Problem statement:
Write out the records below once more, exactly and completely.

Records for this exercise:
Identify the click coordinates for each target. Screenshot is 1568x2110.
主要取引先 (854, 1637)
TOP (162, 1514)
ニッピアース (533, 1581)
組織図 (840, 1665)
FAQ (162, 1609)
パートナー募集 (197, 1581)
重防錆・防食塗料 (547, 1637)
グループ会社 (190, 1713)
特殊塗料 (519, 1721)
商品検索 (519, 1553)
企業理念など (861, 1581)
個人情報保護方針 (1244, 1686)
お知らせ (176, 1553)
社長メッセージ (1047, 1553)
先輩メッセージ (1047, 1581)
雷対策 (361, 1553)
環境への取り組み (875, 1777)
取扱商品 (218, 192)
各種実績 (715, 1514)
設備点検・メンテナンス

Reply:
Identify the click coordinates for each target. Screenshot is 1568x2110.
主要取引先 (854, 1637)
TOP (162, 1514)
ニッピアース (533, 1581)
組織図 (840, 1665)
FAQ (162, 1609)
パートナー募集 (197, 1581)
重防錆・防食塗料 (547, 1637)
グループ会社 (190, 1713)
特殊塗料 (519, 1721)
商品検索 (519, 1553)
企業理念など (861, 1581)
個人情報保護方針 (1244, 1686)
お知らせ (176, 1553)
社長メッセージ (1047, 1553)
先輩メッセージ (1047, 1581)
雷対策 (361, 1553)
環境への取り組み (875, 1777)
取扱商品 (218, 192)
各種実績 (715, 1514)
設備点検・メンテナンス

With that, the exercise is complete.